L'Euphrate entre le cours historique et les crises accumulées
Il est impossible de comprendre l'importance exceptionnelle du remplissage du lac du barrage de l'Euphrate aujourd'hui sans considérer le contexte historique et environnemental complexe que ce nerf fluvial a subit, représentant la principale source d'eau douce en Syrie, répondant historiquement à environ 85 % des besoins en eau du secteur agricole, en plus de sa dépendance fondamentale en tant que source d'eau potable et d'élevage.
Au cours des dernières décennies, le fleuve a souffert de défis structurels et historiques qui ont eu un impact significatif sur lui, avec une augmentation des températures dans le nord-est syrien d'un degré Celsius et une diminution des précipitations d'environ 18 millimètres par mois pendant un siècle.

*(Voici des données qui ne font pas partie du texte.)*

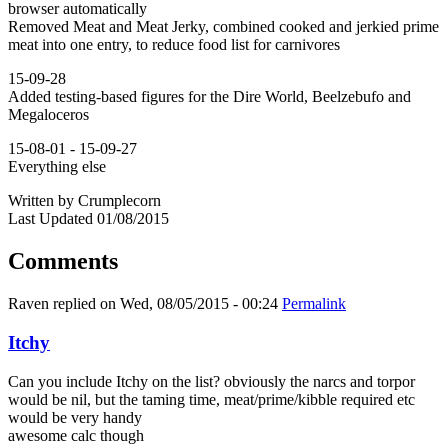
browser automatically
Removed Meat and Meat Jerky, combined cooked and jerkied prime
meat into one entry, to reduce food list for carnivores
15-09-28
Added testing-based figures for the Dire World, Beelzebufo and
Megaloceros
15-08-01 - 15-09-27
Everything else
Written by Crumplecorn
Last Updated 01/08/2015
Comments
Raven
replied on
Wed, 08/05/2015 - 00:24
Permalink
Itchy
Can you include Itchy on the list? obviously the narcs and torpor
would be nil, but the taming time, meat/prime/kibble required etc
would be very handy
awesome calc though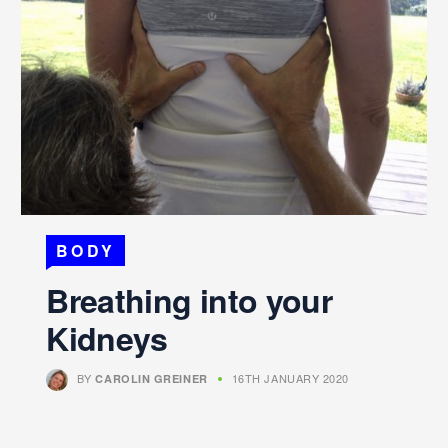
BODY
Breathing into your
Kidneys
BY
16TH JANUARY 2020
CAROLIN GREINER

Ce changement climatique a entraîné une réduction du débit des systèmes fluviaux de l'Euphrate et du Tigre d'environ la moitié de la moyenne annuelle pendant les années de sécheresse, poussant des entités régionales comme le ministère irakien des Ressources en eau à alerter par le passé sur le risque de sécheresse du fleuve d'ici 2040, où les récoltes agricoles comme le blé ont diminué jusqu'à 75 % depuis 2011.
Les années de conflit prolongé et les pressions de la guerre ont également entraîné une baisse de 40 % des approvisionnements en eau potable en Syrie en raison des graves dommages causés aux infrastructures hydriques et électriques essentielles, ainsi qu'à la division des grands barrages entre des zones d'influence différentes.
Cette faiblesse institutionnelle a conduit à la stagnation de nombreux projets et lois, comme le plan du ministère du Logement et de la Construction pour traiter la pollution des eaux par les déchets industriels et domestiques, les lois sur la modernisation des systèmes d'irrigation et la perception de taxes, ce qui a contraint environ 47 % de la population à recourir à des alternatives non sécurisées pour le transport de l'eau, entraînant historiquement la propagation d'épidémies comme le choléra en raison de l'eau stagnante et de la baisse des niveaux.
Bien que l'accord de 1987 signé entre Damas et Ankara ait établi un débit minimum d'eau à la frontière syro-turque de 500 mètres cubes par seconde, le fleuve a connu au cours des dernières années une forte baisse des débits, atteignant seulement environ 200 mètres cubes par seconde.